* **WHAT IS EXPECTED**: Starting with the opening line of the material, restate every line word for word, and end on the line containing "이러한 원칙과 기준들은 회계 정보의 신뢰성을 보장하기".

* **RECORDS**:
━━━

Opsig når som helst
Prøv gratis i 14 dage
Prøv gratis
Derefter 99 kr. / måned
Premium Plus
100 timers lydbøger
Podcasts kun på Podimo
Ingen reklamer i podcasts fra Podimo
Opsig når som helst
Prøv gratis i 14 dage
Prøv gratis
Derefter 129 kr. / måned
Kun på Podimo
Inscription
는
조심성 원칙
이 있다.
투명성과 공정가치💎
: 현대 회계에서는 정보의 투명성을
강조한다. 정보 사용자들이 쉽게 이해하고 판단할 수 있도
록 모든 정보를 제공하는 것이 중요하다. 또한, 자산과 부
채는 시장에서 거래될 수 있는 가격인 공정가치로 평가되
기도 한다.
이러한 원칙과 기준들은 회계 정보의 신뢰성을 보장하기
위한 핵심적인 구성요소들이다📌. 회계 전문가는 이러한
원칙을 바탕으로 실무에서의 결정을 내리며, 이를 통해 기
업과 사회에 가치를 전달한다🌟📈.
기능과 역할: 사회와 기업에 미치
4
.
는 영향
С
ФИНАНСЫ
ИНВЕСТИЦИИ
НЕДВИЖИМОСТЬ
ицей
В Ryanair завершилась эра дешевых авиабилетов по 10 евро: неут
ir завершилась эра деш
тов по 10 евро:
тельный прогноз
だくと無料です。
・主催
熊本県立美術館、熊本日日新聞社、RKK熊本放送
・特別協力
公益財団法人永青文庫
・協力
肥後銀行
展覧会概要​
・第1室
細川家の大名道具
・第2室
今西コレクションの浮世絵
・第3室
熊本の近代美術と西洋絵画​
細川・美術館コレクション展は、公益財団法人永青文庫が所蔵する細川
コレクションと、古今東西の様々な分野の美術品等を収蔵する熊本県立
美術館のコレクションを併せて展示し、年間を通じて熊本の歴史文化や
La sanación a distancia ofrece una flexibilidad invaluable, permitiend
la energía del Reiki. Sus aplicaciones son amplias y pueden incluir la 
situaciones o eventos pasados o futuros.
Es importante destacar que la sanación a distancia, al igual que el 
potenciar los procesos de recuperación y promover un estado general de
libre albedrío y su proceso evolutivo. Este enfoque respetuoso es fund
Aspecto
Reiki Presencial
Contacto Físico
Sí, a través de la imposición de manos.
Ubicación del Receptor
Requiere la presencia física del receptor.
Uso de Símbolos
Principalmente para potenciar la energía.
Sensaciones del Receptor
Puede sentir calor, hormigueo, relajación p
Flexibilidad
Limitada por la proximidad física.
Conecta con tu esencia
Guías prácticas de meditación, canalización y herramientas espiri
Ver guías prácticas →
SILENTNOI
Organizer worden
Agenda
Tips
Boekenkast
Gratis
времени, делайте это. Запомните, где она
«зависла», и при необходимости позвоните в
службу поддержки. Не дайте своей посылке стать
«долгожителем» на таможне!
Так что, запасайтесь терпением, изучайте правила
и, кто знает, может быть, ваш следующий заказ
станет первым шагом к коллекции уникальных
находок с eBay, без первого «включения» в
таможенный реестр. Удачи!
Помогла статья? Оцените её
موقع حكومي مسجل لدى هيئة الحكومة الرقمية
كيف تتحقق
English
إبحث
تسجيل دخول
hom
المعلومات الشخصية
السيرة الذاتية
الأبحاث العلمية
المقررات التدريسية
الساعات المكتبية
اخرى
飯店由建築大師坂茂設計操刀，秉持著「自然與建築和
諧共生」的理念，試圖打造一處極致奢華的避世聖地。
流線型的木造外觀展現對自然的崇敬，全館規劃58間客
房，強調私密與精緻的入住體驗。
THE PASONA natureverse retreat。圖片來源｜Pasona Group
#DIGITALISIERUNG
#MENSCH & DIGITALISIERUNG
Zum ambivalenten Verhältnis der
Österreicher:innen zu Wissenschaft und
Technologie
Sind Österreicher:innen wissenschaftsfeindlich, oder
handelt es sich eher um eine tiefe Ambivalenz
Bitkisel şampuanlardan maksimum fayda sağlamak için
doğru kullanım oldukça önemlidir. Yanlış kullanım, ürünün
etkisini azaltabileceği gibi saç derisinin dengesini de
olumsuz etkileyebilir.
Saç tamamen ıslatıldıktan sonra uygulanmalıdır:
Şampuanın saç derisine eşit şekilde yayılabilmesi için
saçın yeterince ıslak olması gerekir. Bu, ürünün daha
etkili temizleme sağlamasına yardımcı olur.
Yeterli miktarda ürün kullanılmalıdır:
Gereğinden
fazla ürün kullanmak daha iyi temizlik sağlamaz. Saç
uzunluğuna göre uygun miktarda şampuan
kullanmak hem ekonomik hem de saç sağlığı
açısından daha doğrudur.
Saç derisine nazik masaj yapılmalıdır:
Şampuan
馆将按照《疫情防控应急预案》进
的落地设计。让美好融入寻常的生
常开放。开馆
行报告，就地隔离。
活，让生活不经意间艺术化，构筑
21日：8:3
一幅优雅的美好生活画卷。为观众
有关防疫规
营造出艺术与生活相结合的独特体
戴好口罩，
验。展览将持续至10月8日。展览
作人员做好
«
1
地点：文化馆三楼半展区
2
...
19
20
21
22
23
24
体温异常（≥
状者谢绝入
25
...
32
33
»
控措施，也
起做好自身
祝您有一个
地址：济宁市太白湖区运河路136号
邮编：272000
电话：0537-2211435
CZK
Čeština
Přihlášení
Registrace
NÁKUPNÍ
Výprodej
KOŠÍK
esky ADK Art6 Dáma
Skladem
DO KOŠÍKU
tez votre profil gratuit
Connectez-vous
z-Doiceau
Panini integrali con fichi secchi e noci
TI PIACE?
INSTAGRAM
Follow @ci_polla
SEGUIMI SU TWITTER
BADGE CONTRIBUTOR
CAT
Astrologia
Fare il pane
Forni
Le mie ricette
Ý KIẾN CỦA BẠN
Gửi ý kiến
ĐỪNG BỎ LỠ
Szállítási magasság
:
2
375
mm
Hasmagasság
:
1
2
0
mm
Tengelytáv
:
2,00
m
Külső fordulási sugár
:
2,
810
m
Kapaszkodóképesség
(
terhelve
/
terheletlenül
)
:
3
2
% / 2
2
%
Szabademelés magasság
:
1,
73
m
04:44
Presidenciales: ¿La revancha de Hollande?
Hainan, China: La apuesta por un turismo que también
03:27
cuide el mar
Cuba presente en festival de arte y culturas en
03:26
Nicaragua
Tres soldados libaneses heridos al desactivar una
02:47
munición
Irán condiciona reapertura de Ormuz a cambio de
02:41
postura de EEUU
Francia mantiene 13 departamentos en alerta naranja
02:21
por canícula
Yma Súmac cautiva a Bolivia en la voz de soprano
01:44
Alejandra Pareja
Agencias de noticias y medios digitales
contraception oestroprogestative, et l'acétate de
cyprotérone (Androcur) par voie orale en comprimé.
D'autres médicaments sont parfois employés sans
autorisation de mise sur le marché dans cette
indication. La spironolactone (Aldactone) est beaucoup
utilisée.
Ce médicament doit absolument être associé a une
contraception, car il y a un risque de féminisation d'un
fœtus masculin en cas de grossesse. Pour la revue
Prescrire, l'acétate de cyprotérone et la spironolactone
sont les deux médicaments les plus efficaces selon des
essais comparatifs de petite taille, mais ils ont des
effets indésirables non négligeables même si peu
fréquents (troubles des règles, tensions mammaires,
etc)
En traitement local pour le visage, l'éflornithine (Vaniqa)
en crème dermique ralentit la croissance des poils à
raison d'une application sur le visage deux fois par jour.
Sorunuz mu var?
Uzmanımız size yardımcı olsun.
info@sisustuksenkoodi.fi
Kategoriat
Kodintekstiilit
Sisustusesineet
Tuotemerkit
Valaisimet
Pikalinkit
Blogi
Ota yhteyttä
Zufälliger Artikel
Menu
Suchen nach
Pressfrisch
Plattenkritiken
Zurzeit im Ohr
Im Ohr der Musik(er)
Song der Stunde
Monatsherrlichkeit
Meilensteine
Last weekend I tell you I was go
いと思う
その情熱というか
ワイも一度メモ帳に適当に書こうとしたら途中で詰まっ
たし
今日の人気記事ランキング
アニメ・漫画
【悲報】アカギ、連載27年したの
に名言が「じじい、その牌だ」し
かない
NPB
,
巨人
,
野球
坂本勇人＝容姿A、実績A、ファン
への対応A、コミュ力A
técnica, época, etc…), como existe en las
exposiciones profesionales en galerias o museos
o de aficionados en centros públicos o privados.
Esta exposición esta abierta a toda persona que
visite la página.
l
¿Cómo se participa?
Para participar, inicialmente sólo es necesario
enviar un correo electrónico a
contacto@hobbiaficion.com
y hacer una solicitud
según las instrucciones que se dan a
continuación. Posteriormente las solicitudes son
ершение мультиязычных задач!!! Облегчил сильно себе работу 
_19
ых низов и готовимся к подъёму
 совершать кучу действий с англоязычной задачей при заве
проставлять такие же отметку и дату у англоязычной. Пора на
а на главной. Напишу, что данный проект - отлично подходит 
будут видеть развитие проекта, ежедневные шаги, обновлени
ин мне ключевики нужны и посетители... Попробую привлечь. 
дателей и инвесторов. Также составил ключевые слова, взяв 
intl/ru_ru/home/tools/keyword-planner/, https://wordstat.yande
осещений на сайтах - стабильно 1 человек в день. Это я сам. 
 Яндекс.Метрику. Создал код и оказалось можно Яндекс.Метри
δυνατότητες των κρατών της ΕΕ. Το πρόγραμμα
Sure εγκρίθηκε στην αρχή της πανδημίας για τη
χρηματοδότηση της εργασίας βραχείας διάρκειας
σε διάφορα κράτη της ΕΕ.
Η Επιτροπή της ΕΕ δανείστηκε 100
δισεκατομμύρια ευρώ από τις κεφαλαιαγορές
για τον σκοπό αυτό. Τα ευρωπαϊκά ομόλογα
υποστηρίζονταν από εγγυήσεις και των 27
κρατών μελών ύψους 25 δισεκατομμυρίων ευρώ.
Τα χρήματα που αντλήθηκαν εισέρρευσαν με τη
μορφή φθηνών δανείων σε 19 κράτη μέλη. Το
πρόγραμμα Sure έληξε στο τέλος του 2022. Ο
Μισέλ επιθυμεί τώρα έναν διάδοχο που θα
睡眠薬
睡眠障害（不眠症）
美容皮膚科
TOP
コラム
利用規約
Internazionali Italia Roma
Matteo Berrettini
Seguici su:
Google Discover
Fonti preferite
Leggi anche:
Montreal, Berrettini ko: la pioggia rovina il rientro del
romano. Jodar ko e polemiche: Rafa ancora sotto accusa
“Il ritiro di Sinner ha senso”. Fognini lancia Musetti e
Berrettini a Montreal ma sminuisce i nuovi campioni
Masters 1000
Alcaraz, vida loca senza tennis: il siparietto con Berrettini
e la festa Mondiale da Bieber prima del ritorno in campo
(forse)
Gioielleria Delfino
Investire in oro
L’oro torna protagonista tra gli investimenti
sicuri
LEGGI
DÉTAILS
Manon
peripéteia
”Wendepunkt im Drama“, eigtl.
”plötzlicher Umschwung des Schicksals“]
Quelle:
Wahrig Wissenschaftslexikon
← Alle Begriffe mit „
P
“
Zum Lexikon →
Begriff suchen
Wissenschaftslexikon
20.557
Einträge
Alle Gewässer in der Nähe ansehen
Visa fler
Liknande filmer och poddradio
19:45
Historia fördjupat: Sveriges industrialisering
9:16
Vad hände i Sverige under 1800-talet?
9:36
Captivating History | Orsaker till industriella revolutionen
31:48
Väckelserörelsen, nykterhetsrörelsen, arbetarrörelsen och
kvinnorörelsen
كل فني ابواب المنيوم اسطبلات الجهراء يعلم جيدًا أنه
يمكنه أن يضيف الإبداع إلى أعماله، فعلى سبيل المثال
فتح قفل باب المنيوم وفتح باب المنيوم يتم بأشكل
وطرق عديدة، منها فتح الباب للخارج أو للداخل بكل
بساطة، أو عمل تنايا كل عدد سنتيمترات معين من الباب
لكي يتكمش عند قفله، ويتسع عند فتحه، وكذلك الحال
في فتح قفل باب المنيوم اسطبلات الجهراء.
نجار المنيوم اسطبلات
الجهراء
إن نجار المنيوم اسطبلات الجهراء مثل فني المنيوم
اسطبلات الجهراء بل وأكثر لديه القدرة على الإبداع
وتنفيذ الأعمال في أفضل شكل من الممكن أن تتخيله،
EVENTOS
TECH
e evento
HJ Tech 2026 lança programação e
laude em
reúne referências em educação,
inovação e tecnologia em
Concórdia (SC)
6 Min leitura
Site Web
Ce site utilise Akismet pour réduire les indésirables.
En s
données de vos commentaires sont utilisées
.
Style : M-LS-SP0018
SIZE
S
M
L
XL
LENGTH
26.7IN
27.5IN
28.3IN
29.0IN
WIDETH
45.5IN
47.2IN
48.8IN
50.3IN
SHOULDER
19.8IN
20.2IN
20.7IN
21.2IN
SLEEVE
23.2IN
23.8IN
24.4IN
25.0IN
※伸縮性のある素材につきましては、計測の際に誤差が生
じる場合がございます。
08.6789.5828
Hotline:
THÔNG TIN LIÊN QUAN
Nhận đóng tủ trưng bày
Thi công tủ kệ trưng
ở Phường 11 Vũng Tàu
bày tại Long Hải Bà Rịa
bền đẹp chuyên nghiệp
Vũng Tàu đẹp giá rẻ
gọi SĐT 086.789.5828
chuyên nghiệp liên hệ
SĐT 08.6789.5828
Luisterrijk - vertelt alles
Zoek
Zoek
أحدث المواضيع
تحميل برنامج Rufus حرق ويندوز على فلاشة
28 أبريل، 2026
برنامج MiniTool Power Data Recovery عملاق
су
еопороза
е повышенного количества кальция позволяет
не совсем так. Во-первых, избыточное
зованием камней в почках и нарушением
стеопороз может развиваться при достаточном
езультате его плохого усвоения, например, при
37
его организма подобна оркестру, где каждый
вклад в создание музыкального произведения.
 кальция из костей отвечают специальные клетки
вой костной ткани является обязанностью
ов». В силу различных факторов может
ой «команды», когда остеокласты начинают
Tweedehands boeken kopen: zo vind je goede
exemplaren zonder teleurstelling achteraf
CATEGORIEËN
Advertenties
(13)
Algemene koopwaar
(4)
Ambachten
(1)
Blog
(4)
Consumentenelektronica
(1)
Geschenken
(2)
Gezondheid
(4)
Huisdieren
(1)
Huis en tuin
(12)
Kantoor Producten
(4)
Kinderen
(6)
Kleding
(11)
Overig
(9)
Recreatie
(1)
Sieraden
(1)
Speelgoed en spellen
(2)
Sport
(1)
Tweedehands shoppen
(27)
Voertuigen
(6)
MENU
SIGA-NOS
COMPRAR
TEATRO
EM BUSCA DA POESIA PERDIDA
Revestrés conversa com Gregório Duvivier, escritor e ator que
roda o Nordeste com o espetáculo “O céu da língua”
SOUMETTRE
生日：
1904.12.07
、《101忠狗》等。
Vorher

━━━

* **TASK RESULT**:
Opsig når som helst
Prøv gratis i 14 dage
Prøv gratis
Derefter 99 kr. / måned
Premium Plus
100 timers lydbøger
Podcasts kun på Podimo
Ingen reklamer i podcasts fra Podimo
Opsig når som helst
Prøv gratis i 14 dage
Prøv gratis
Derefter 129 kr. / måned
Kun på Podimo
Inscription
는
조심성 원칙
이 있다.
투명성과 공정가치💎
: 현대 회계에서는 정보의 투명성을
강조한다. 정보 사용자들이 쉽게 이해하고 판단할 수 있도
록 모든 정보를 제공하는 것이 중요하다. 또한, 자산과 부
채는 시장에서 거래될 수 있는 가격인 공정가치로 평가되
기도 한다.
이러한 원칙과 기준들은 회계 정보의 신뢰성을 보장하기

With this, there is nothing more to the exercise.